Back in my college days at Salve Regina University, I enjoyed chatting with Joe Sousa, the Director of Maintenance. Joe would often describe the challenges he faced trying to maintain Salve’s unique collection of Gilded Age mansions that housed classrooms, dorms, and offices. I recall him saying, “When a pane of leaded glass in Wakehurst needs to be repaired, you simply can’t run down to the corner hardware store and find a replacement.” These discussions sparked my interest in architectural salvage.

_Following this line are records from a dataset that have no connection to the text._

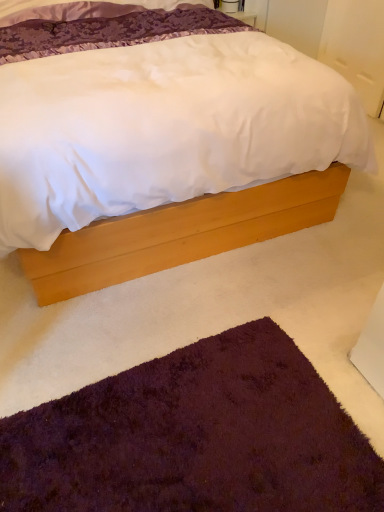 Question: In the image, is light wood bed at center positioned in front of or behind purple shaggy rug at lower left?

Choices:
 (A) behind
 (B) front

Answer: (B)

Question: Is light wood bed at center to the left or to the right of purple shaggy rug at lower left in the image?

Choices:
 (A) right
 (B) left

Answer: (B)

Question: Is light wood bed at center inside the boundaries of purple shaggy rug at lower left, or outside?

Choices:
 (A) outside
 (B) inside

Answer: (A)

Question: From the image's perspective, is purple shaggy rug at lower left above or below light wood bed at center?

Choices:
 (A) above
 (B) below

Answer: (B)

Question: Would you say purple shaggy rug at lower left is to the left or to the right of light wood bed at center in the picture?

Choices:
 (A) left
 (B) right

Answer: (B)

Question: Is purple shaggy rug at lower left in front of or behind light wood bed at center in the image?

Choices:
 (A) front
 (B) behind

Answer: (B)

Question: Is purple shaggy rug at lower left wider or thinner than light wood bed at center?

Choices:
 (A) thin
 (B) wide

Answer: (A) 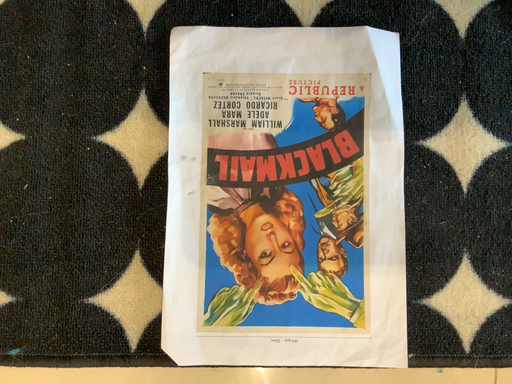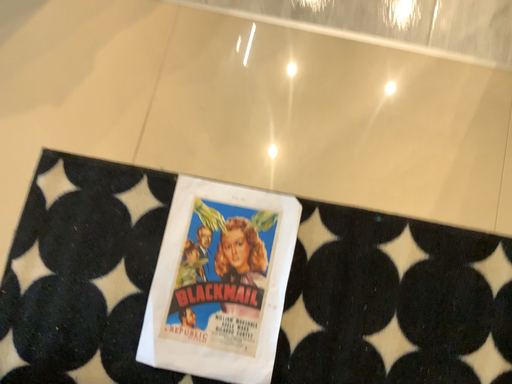 Question: Which way did the camera rotate in the video?

Choices:
 (A) rotated downward
 (B) rotated upward

Answer: (B) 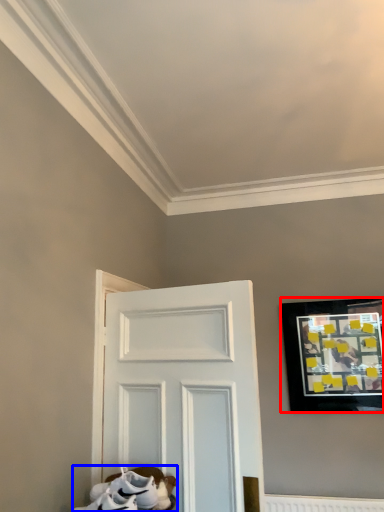 Question: Which object appears closest to the camera in this image, picture frame (highlighted by a red box) or footwear (highlighted by a blue box)?

Choices:
 (A) picture frame
 (B) footwear

Answer: (B) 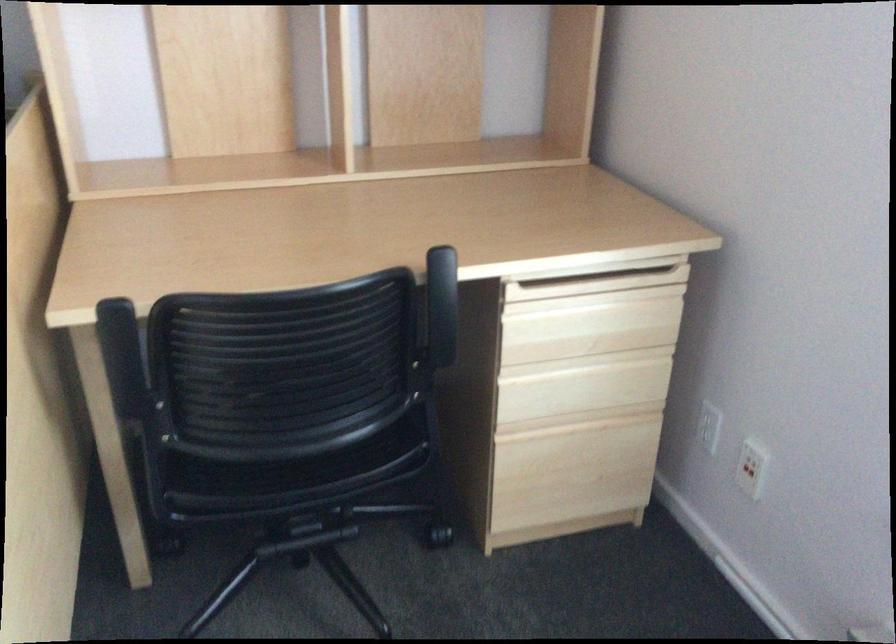 This screenshot has width=896, height=644. I want to click on chair sitting surface, so click(x=296, y=455). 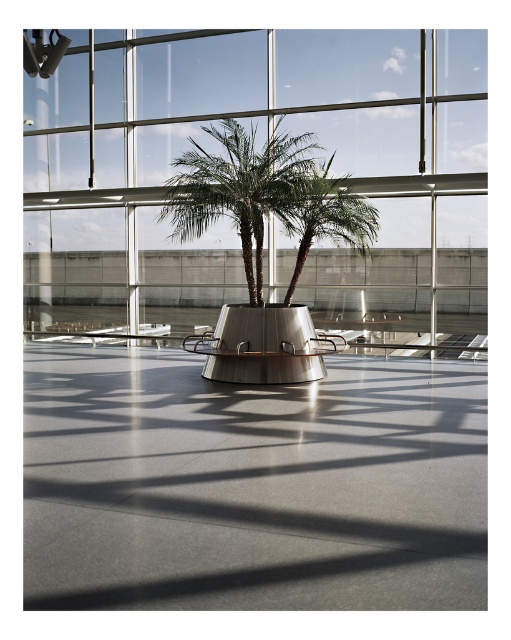 Question: Estimate the real-world distances between objects in this image. Which object is farther from the transparent glass window at center?

Choices:
 (A) green glossy palm tree at center
 (B) green leafy palm tree at center

Answer: (B)

Question: Is transparent glass window at center to the left of green glossy palm tree at center from the viewer's perspective?

Choices:
 (A) yes
 (B) no

Answer: (A)

Question: Does transparent glass window at center have a larger size compared to green glossy palm tree at center?

Choices:
 (A) yes
 (B) no

Answer: (A)

Question: Which of the following is the farthest from the observer?

Choices:
 (A) (339, 196)
 (B) (51, 285)
 (C) (306, 161)

Answer: (B)

Question: Which is nearer to the transparent glass window at center?

Choices:
 (A) green leafy palm tree at center
 (B) green glossy palm tree at center

Answer: (B)

Question: From the image, what is the correct spatial relationship of transparent glass window at center in relation to green leafy palm tree at center?

Choices:
 (A) left
 (B) right

Answer: (A) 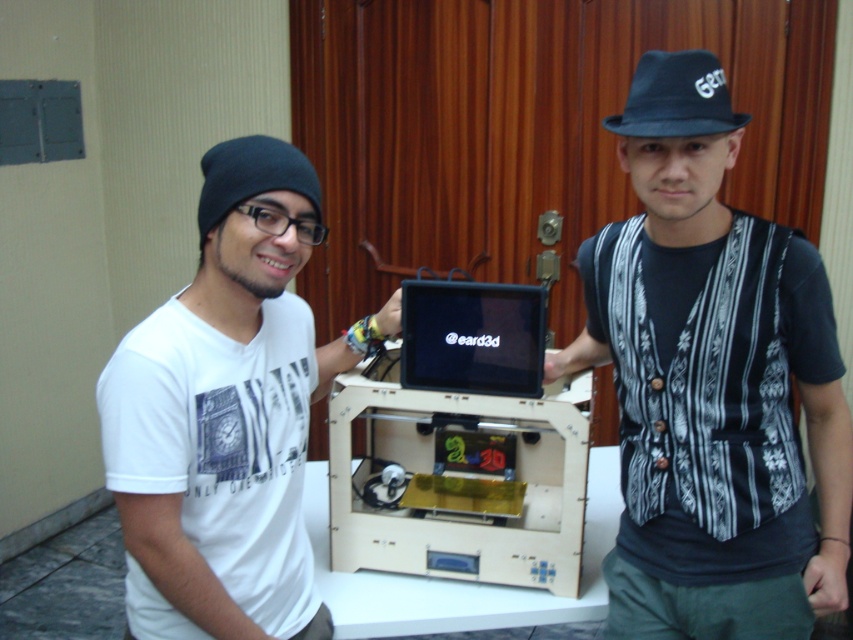 Question: Can you confirm if matte black laptop at center is wider than black fabric baseball hat at upper center?

Choices:
 (A) yes
 (B) no

Answer: (A)

Question: Considering the real-world distances, which object is farthest from the matte black laptop at center?

Choices:
 (A) black fabric baseball hat at upper center
 (B) black knitted hat at upper center

Answer: (A)

Question: In this image, where is black knitted hat at upper center located relative to white matte t-shirt at center?

Choices:
 (A) below
 (B) above

Answer: (B)

Question: Which point is farther from the camera taking this photo?

Choices:
 (A) (762, 291)
 (B) (496, 369)
 (C) (306, 188)

Answer: (B)

Question: Which object is farther from the camera taking this photo?

Choices:
 (A) matte black laptop at center
 (B) black knitted hat at upper center
 (C) white matte t-shirt at center

Answer: (A)

Question: Observing the image, what is the correct spatial positioning of black knitted hat at upper center in reference to white matte t-shirt at center?

Choices:
 (A) right
 (B) left

Answer: (A) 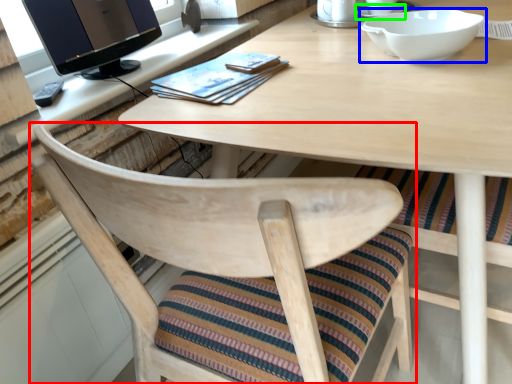 Question: Estimate the real-world distances between objects in this image. Which object is closer to chair (highlighted by a red box), bowl (highlighted by a blue box) or saucer (highlighted by a green box)?

Choices:
 (A) bowl
 (B) saucer

Answer: (A)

Some Items at Aardvark Antiques in Newport, RI
Through the years I have developed a great admiration for my friends the Grovers: Arthur, Jay, and Kathy, who own and operate Aardvark Antiques in Newport. Aardvark Antiques was established in 1969 by Arthur Grover and quickly became a major source of architectural and decorative elements to architects, interior decorators, landscape designers, special event artists, the amusement/ entertainment business and the film and theater industry. Aardvark Antiques has over 65,000 square feet of indoor and outdoor display areas and features stained glass, grand iron gates and fencing, mantels and lighting fixtures, as well as their own line of bronze home and garden furnishings. Jay Grover sums it up best. He says, “In our opinion there is nothing more enjoyable to a builder or DIY’ers than adding to their project an architectural element from the past. Not only does it create a conversation piece but it also pays homage to the history of art and architecture.” These urban archeologists took the initiative to rescue treasures from around the world and encourage architects and interior designers to integrate recycled style into modern day lives. In the ensuing years, a myriad of stained glass windows, exotic wooden mantels, crystal chandeliers, pressed tin ceilings, cast iron tubs and classical columns have been thoughtfully repurposed to enhance modern homes with architectural integrity and imbue spaces with craftsmanship, romance and nostalgia.

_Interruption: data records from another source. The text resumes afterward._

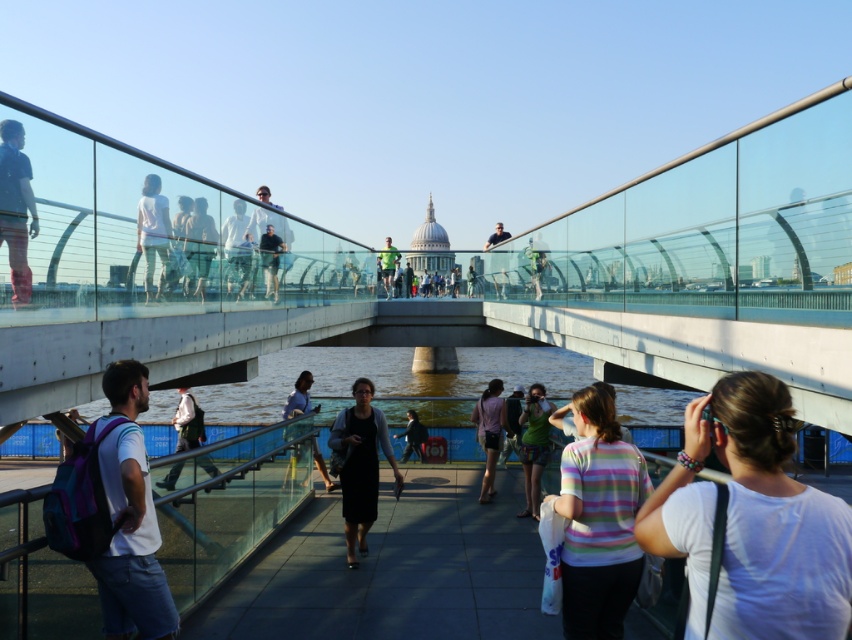 You are standing on the pedestrian bridge and notice the smooth concrete pavement at center and the green fabric dress at center. Which object is closer to the water below?

The smooth concrete pavement at center is positioned under the green fabric dress at center, so the smooth concrete pavement at center is closer to the water below.

You are standing on the pedestrian bridge and notice the smooth concrete pavement at center and the white matte shirt at upper center. Which object is closer to the ground?

The smooth concrete pavement at center is positioned under the white matte shirt at upper center, so the smooth concrete pavement at center is closer to the ground.

You are standing on the pedestrian bridge and want to take a photo of the green fabric dress at center. To avoid including the smooth concrete pavement at center in your photo, should you move to the left or right of the dress?

The smooth concrete pavement at center is positioned on the left side of the green fabric dress at center, so to avoid including it in your photo, you should move to the left of the dress. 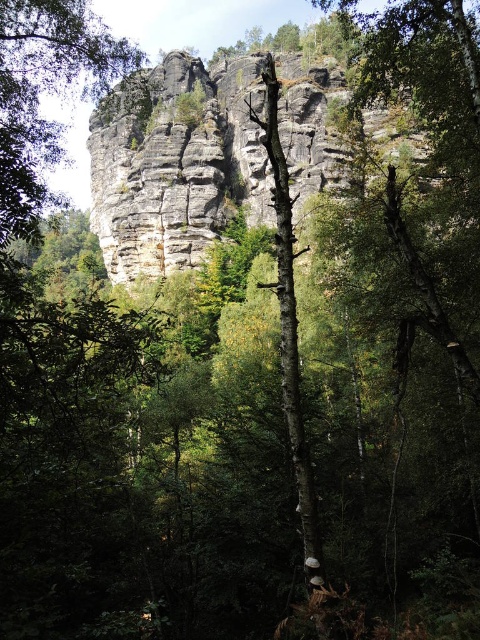 Question: From the image, what is the correct spatial relationship of gray rock formation at center in relation to rough textured rock at upper center?

Choices:
 (A) above
 (B) below

Answer: (A)

Question: Can you confirm if gray rock formation at center is smaller than rough textured rock at upper center?

Choices:
 (A) yes
 (B) no

Answer: (B)

Question: Which point is closer to the camera?

Choices:
 (A) (112, 68)
 (B) (169, 100)

Answer: (A)

Question: Which point is farther from the camera taking this photo?

Choices:
 (A) (244, 200)
 (B) (36, 186)

Answer: (A)

Question: Which point appears farthest from the camera in this image?

Choices:
 (A) (176, 216)
 (B) (50, 56)

Answer: (A)

Question: Is gray rock formation at center below rough textured rock at upper center?

Choices:
 (A) no
 (B) yes

Answer: (A) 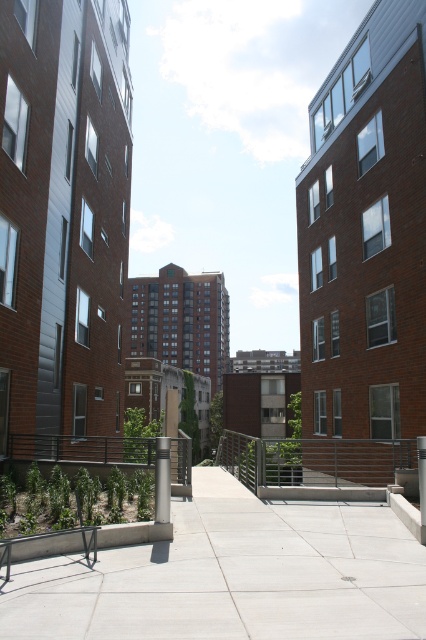 Question: Is gray concrete pavement at center to the right of satin silver post at center from the viewer's perspective?

Choices:
 (A) yes
 (B) no

Answer: (A)

Question: Which of these objects is positioned farthest from the satin silver post at center?

Choices:
 (A) metallic silver balustrade at center
 (B) gray concrete pavement at center

Answer: (A)

Question: Can you confirm if gray concrete pavement at center is positioned to the left of metallic silver balustrade at center?

Choices:
 (A) yes
 (B) no

Answer: (A)

Question: Which object is positioned farthest from the gray concrete pavement at center?

Choices:
 (A) metallic silver balustrade at center
 (B) satin silver post at center

Answer: (A)

Question: Is gray concrete pavement at center wider than metallic silver balustrade at center?

Choices:
 (A) yes
 (B) no

Answer: (B)

Question: Estimate the real-world distances between objects in this image. Which object is closer to the metallic silver balustrade at center?

Choices:
 (A) gray concrete pavement at center
 (B) satin silver post at center

Answer: (B) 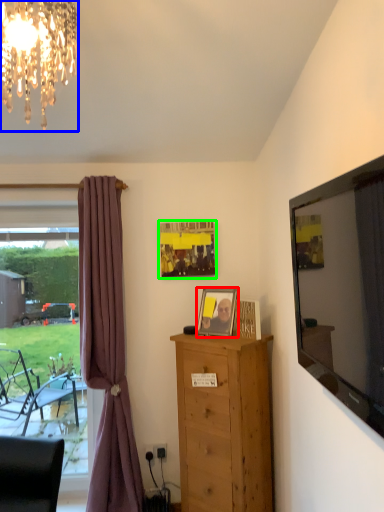 Question: Estimate the real-world distances between objects in this image. Which object is closer to picture frame (highlighted by a red box), lamp (highlighted by a blue box) or picture frame (highlighted by a green box)?

Choices:
 (A) lamp
 (B) picture frame

Answer: (B) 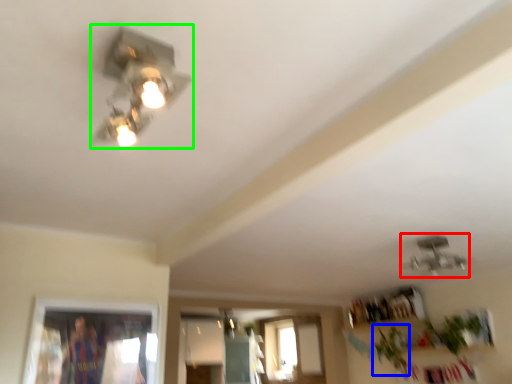 Question: Based on their relative distances, which object is nearer to lamp (highlighted by a red box)? Choose from plant (highlighted by a blue box) and lamp (highlighted by a green box).

Choices:
 (A) plant
 (B) lamp

Answer: (A)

Creating a Portal in a Federal Home
Architect John Grosvenor and I are currently rejuvenating an 1811 Federal Home in Newport, RI. To adapt the home for a modern lifestyle, we removed an awkward three-storey ell and designed a two-storey cathedral living space for a new kitchen and dining room. The addition borrows style cues from the Greek Revival period so the home appears as though the addition naturally evolved in the 1860s like other homes in Newport’s Historic Hill neighborhood.
To create a unique transition between the early 19th century home and the new addition, we plan to install an antique beveled leaded glass transom window that was originally designed for a 18th century home on Blackstone Boulevard in Providence, RI. The eight-foot-wide transom window will be accentuated by a pair of antique beveled leaded glass side lights. We discovered these stunning windows at Aardvark Antiques. When you are seated at the dining room table, you will be able to admire the portal that captures the elegance of the era and lends the space distinct sparkle and drama. Most importantly, our home will be graced by the extraordinary craftsmanship of yesteryear.

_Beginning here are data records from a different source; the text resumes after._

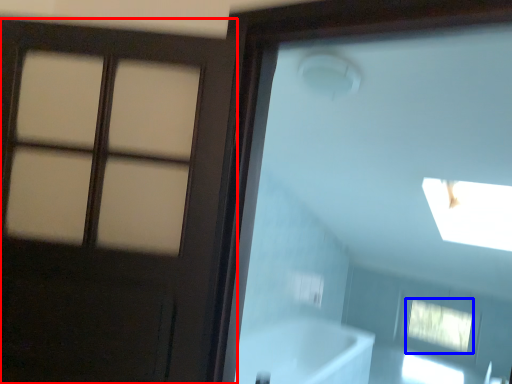 Question: Among these objects, which one is nearest to the camera, door (highlighted by a red box) or window (highlighted by a blue box)?

Choices:
 (A) door
 (B) window

Answer: (A) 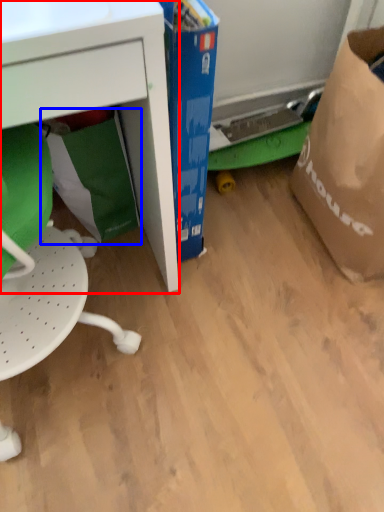 Question: Which object appears farthest to the camera in this image, desk (highlighted by a red box) or grocery bag (highlighted by a blue box)?

Choices:
 (A) desk
 (B) grocery bag

Answer: (B) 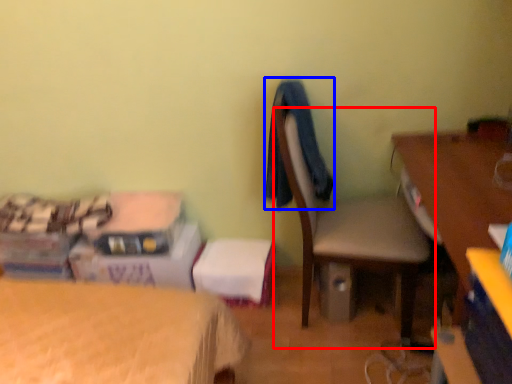 Question: Which of the following is the closest to the observer, chair (highlighted by a red box) or clothing (highlighted by a blue box)?

Choices:
 (A) chair
 (B) clothing

Answer: (A) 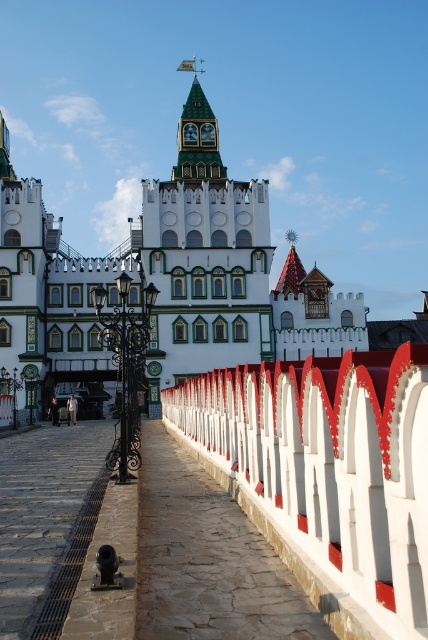 Question: Which point is closer to the camera?

Choices:
 (A) green matte tower at center
 (B) white painted wood fence at center

Answer: (B)

Question: Which object is closer to the camera taking this photo?

Choices:
 (A) green stone clock tower at upper center
 (B) stone paved path at center
 (C) green matte tower at center

Answer: (B)

Question: Can you confirm if white painted wood fence at center is positioned above stone paved path at center?

Choices:
 (A) yes
 (B) no

Answer: (A)

Question: Is white painted wood fence at center thinner than green stone clock tower at upper center?

Choices:
 (A) yes
 (B) no

Answer: (B)

Question: Is white painted wood fence at center thinner than green matte tower at center?

Choices:
 (A) yes
 (B) no

Answer: (A)

Question: Considering the real-world distances, which object is closest to the stone paved path at center?

Choices:
 (A) green stone clock tower at upper center
 (B) white painted wood fence at center
 (C) green matte tower at center

Answer: (B)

Other Uses for Reclaimed Items in Our Home
In addition to incorporating antique leaded glass windows into our home, we also plan to repurpose some of the home’s original parts. For example, interior doors we discovered in the attic will be reused as pantry doors in the kitchen, an antique claw foot tub that occupied a second floor bathroom will be reconditioned and installed in the master bathroom, and a vintage porcelain sink with drain board that was used in a third floor hobby room will be put to good use in the laundry room.
Interestingly enough, all six of the fireplaces in the home need new surrounds and hearthstones. Fortunately, we were able to acquire several slate blackboards from a 19th century school in Newport that is being converted to condominiums. The slate’s deep blue hues pair beautifully with our collection of 17th century Delft tiles rescued from a home in Normandy.